Video Mondays: The Love of Language and The Ballad of Buster Scruggs

I grew up with a pencil in my hand drawing whenever I got the chance. Siblings and cousins running about my aunt’s backyard trampling her flowers and plants in their wake, I was in the kitchen drawing robots and monsters using a green plastic template/ruler that my mom had given to me. Drawing, not reading and certainly not writing, was my first love. But then as a high school sophomore I became part of the 1970s Jesus Movement and it became very important to me that I read (and understand) my Bible and in the process I fell in love with words and language. It wasn’t an easy transition from images to words, but there was something about the turn of phrase used in the Bible, in the King James Version of the Bible, to be specific, that intrigued and challenged me. And in more than one way, this love of words and language changed my life.

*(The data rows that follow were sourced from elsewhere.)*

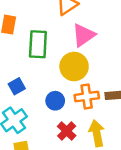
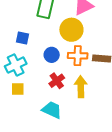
blue square: (17, 86) -> (23, 38), turned 32

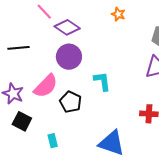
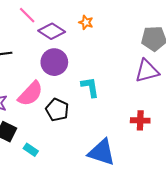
orange star: (118, 14) -> (86, 22), moved
cyan rectangle: (53, 141) -> (31, 150), moved, turned -40

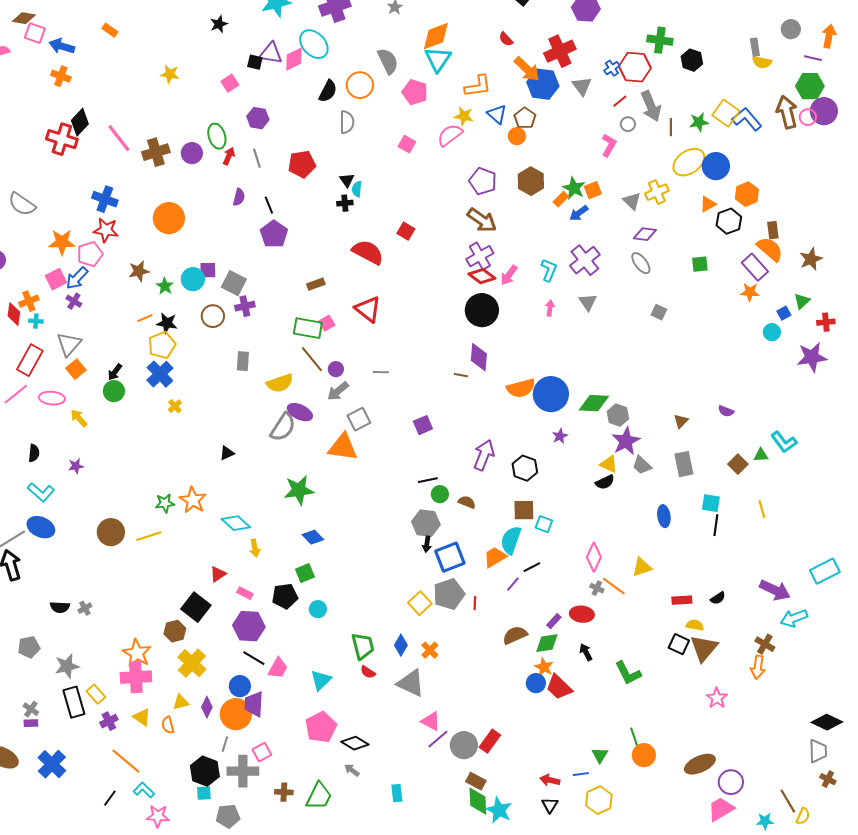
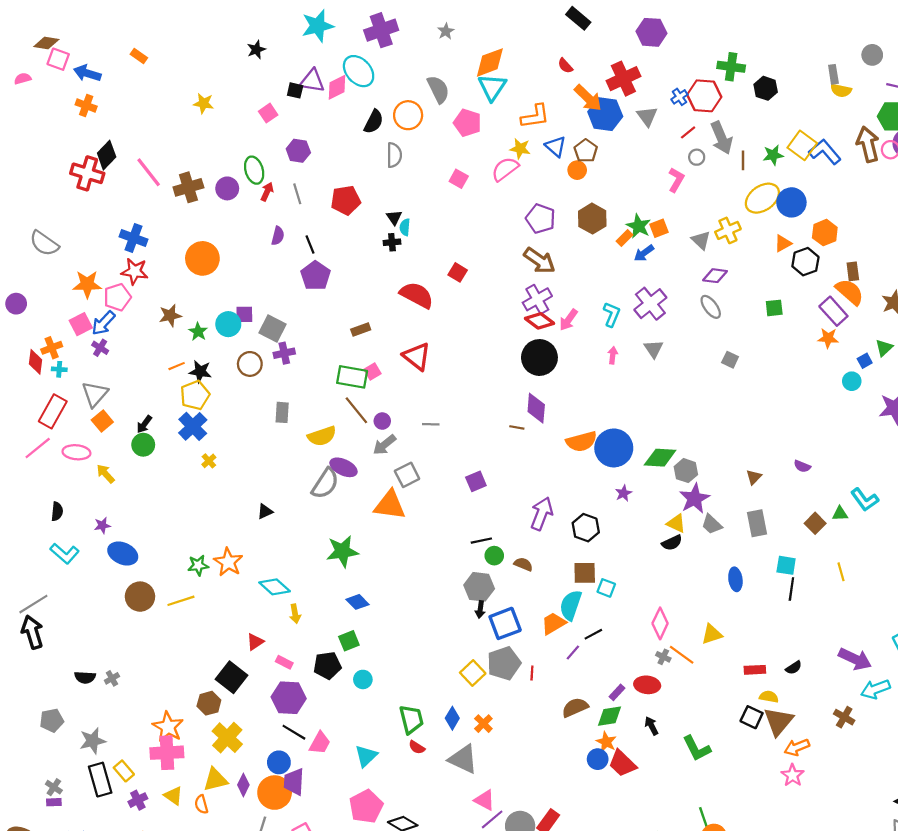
blue ellipse: (41, 527) -> (123, 553), moved
orange arrow: (758, 667) -> (797, 747), moved, turned 60
yellow triangle: (181, 702) -> (215, 780), size x1.4

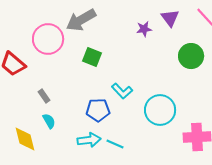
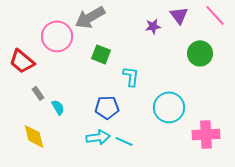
cyan L-shape: (122, 91) -> (131, 76), moved, turned -130
gray rectangle: (44, 96) -> (38, 93), moved
cyan semicircle: (49, 121) -> (58, 107), moved

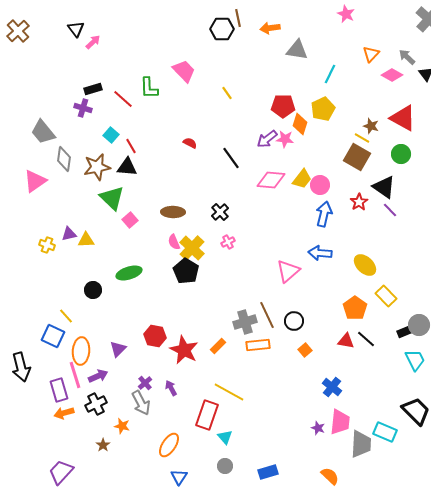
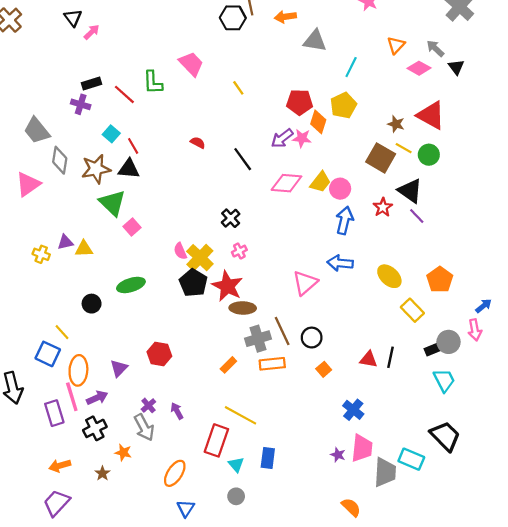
yellow line: (362, 138) -> (404, 148), moved
brown ellipse: (173, 212) -> (243, 308), moved
orange pentagon: (355, 308) -> (440, 280), moved
black line: (366, 339) -> (390, 357), turned 60
red star: (184, 350) -> (227, 286), moved
orange arrow: (64, 413) -> (60, 466), moved
blue rectangle: (268, 472) -> (268, 458), moved, turned -66

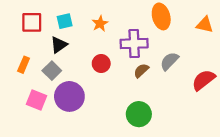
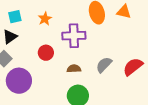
orange triangle: (205, 25) -> (124, 12), moved
gray semicircle: (169, 61) -> (104, 65), moved
brown semicircle: (141, 71) -> (74, 69), moved, turned 40

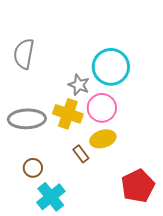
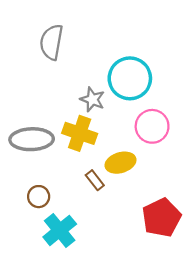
gray semicircle: (24, 54) -> (51, 42), moved
pink circle: (102, 108) -> (152, 126), moved

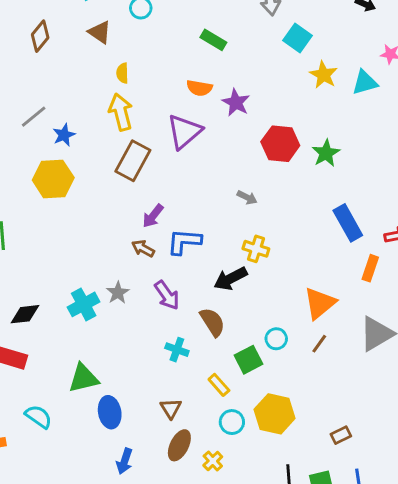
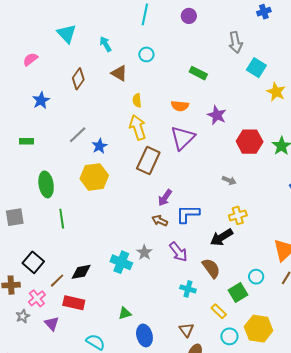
orange semicircle: (199, 88) -> (180, 106), moved
yellow cross: (256, 249) -> (238, 215), turned -30
cyan cross: (84, 304) -> (121, 262), turned -35
green triangle: (83, 378) -> (125, 313), size x0.6

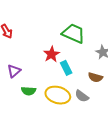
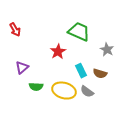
cyan rectangle: (66, 68) -> (81, 71), moved

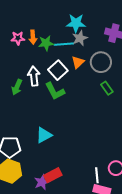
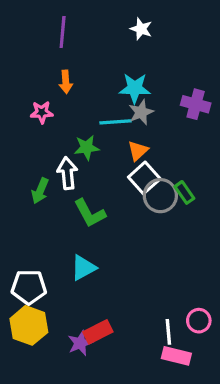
orange arrow: (33, 37) -> (66, 82), moved
green star: (46, 43) -> (87, 147), moved
gray circle: (101, 62) -> (160, 196), moved
white square: (58, 70) -> (144, 178), moved
green L-shape: (55, 91) -> (90, 213), moved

More than religion, or science, or politics, I’ve come to believe that storytelling and language is more important and more powerful and that storytelling is the engine that enables religion and science and politics to exist. In the Beginning was the Story or the Narrative… Listening to the 19th Century Language used in The Ballad of Buster Scruggs reminded me of how powerful, carefully chosen words can be, even in the midst of brutal and bloody tales. It stands in obvious contrast to the stark, and often brief lives portrayed, this use of careful, poetic language. It almost makes me want to read The Canterbury Tales… almost.